- Task instructions: Return the lines below that contain "Team".

Saved data entries:
◇ ◇ ◇ ◇ ◇
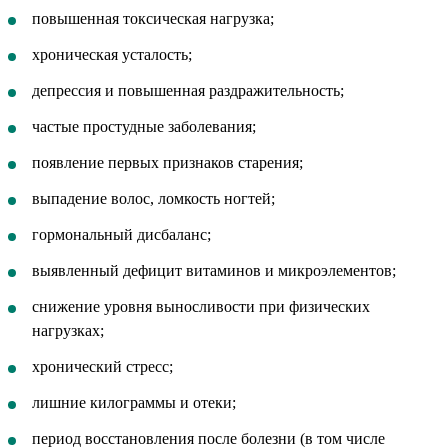
повышенная токсическая нагрузка;
хроническая усталость;
депрессия и повышенная раздражительность;
частые простудные заболевания;
появление первых признаков старения;
выпадение волос, ломкость ногтей;
гормональный дисбаланс;
выявленный дефицит витаминов и микроэлементов;
снижение уровня выносливости при физических
нагрузках;
хронический стресс;
лишние килограммы и отеки;
период восстановления после болезни (в том числе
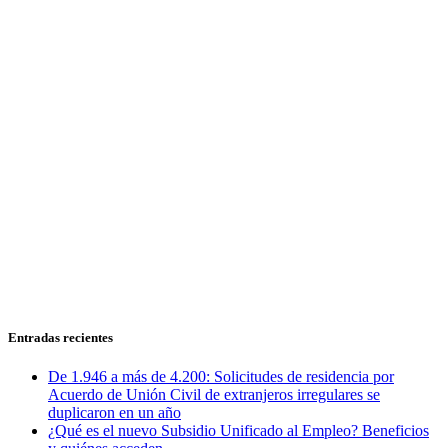
Entradas recientes
De 1.946 a más de 4.200: Solicitudes de residencia por
Acuerdo de Unión Civil de extranjeros irregulares se
duplicaron en un año
¿Qué es el nuevo Subsidio Unificado al Empleo? Beneficios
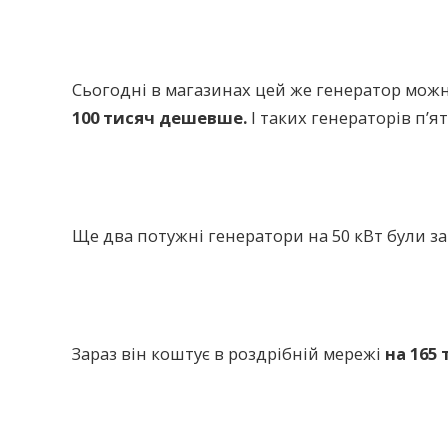
Сьогодні в магазинах цей же генератор мож
100 тисяч дешевше.
І таких генераторів п’ят
Ще два потужні генератори на 50 кВт були з
Зараз він коштує в роздрібній мережі
на 165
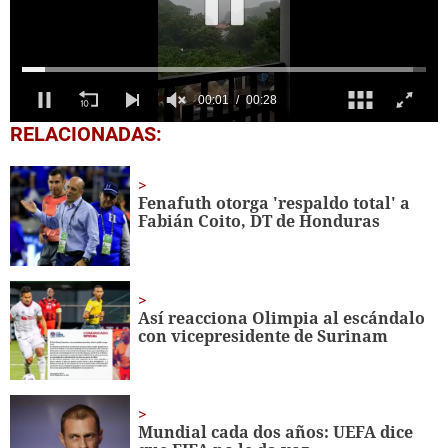
0
RELACIONADAS:
seconds
of
28
seconds
Fenafuth otorga 'respaldo total' a
Fabián Coito, DT de Honduras
Así reacciona Olimpia al escándalo
con vicepresidente de Surinam
Mundial cada dos años: UEFA dice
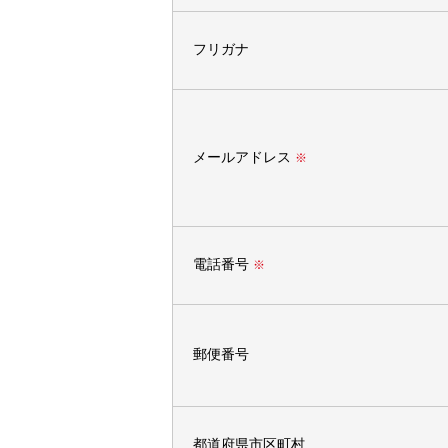
フリガナ
メールアドレス
※
電話番号
※
郵便番号
都道府県市区町村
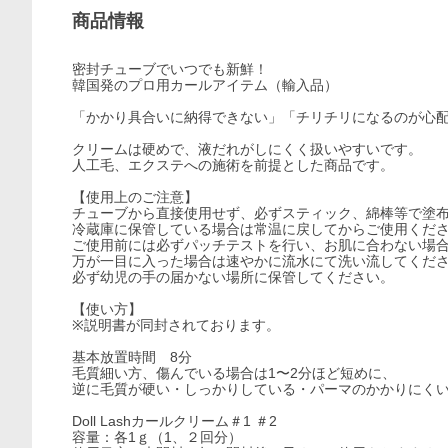
商品情報
密封チューブでいつでも新鮮！
韓国発のプロ用カールアイテム（輸入品）
「かかり具合いに納得できない」「チリチリになるのが心
クリームは硬めで、液だれがしにくく扱いやすいです。
人工毛、エクステへの施術を前提とした商品です。
【使用上のご注意】
チューブから直接使用せず、必ずスティック、綿棒等で塗
冷蔵庫に保管している場合は常温に戻してからご使用くだ
ご使用前には必ずパッチテストを行い、お肌に合わない場
万が一目に入った場合は速やかに流水にて洗い流してくだ
必ず幼児の手の届かない場所に保管してください。
【使い方】
※説明書が同封されております。
基本放置時間 8分
毛質細い方、傷んでいる場合は1〜2分ほど短めに、
逆に毛質が硬い・しっかりしている・パーマのかかりにくい
Doll Lashカールクリーム＃1 ＃2
容量：各1ｇ（1、２回分）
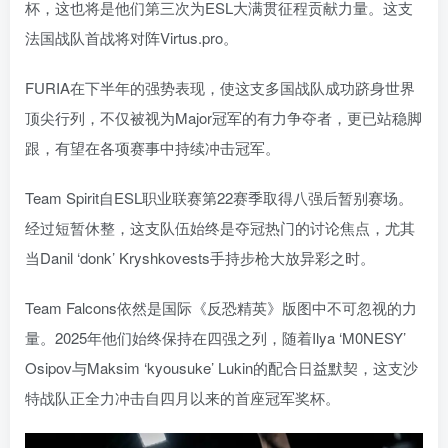
杯，这也将是他们第三次为ESL大满贯征程贡献力量。这支
法国战队首战将对阵Virtus.pro。
FURIA在下半年的强势表现，使这支多国战队成功跻身世界
顶尖行列，不仅被视为Major冠军的有力争夺者，更已站稳脚
跟，有望在各项赛事中持续冲击冠军。
Team Spirit自ESL职业联赛第22赛季取得八强后暂别赛场。
经过短暂休整，这支队伍始终是夺冠热门的讨论焦点，尤其
当Danil ‘donk’ Kryshkovests手持步枪大放异彩之时。
Team Falcons依然是国际《反恐精英》版图中不可忽视的力
量。2025年他们始终保持在四强之列，随着Ilya ‘M0NESY’
Osipov与Maksim ‘kyousuke’ Lukin的配合日益默契，这支沙
特战队正全力冲击自四月以来的首座冠军奖杯。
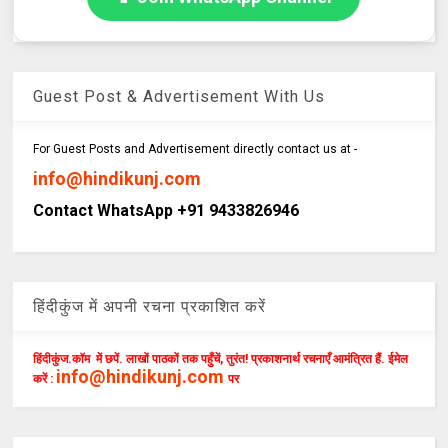
Guest Post & Advertisement With Us
For Guest Posts and Advertisement directly contact us at -
info@hindikunj.com
Contact WhatsApp +91 9433826946
हिंदीकुंज में अपनी रचना प्रकाशित करें
हिंदीकुंज.कॉम में छपें. लाखों पाठकों तक पहुँचें, तुरंत! प्रकाशनार्थ रचनाएँ आमंत्रित हैं. ईमेल
info@hindikunj.com
करें :
पर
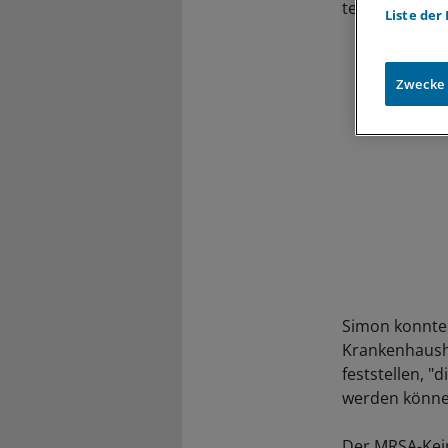
teilte die Klini
Liste der
Zwecke
Simon konnte
Krankenhaush
feststellen, 
werden könne
Der MRSA-Keim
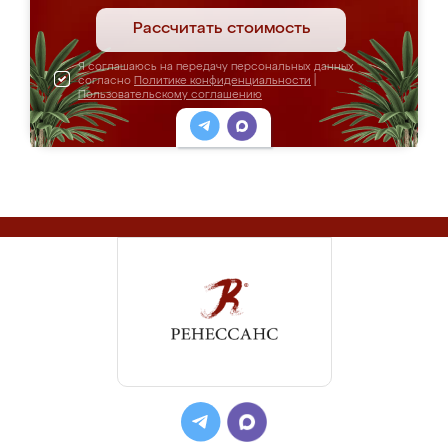
Рассчитать стоимость
Я соглашаюсь на передачу персональных данных
согласно
Политике конфиденциальности
|
Пользовательскому соглашению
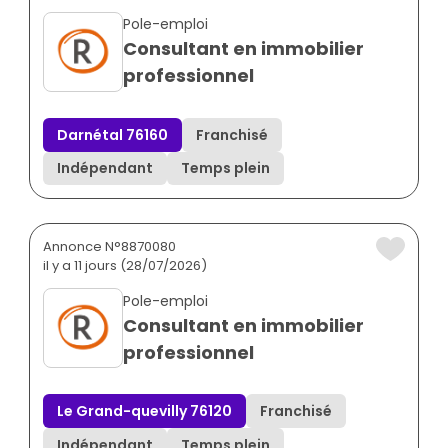
Pole-emploi
Consultant en immobilier
professionnel
Darnétal 76160
Franchisé
Indépendant
Temps plein
Annonce N°8870080
il y a 11 jours (28/07/2026)
Pole-emploi
Consultant en immobilier
professionnel
Le Grand-quevilly 76120
Franchisé
Indépendant
Temps plein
◇ ◇ ◇ ◇ ◇
- Exercise result:
Team Spirit自ESL职业联赛第22赛季取得八强后暂别赛场。
Team Falcons依然是国际《反恐精英》版图中不可忽视的力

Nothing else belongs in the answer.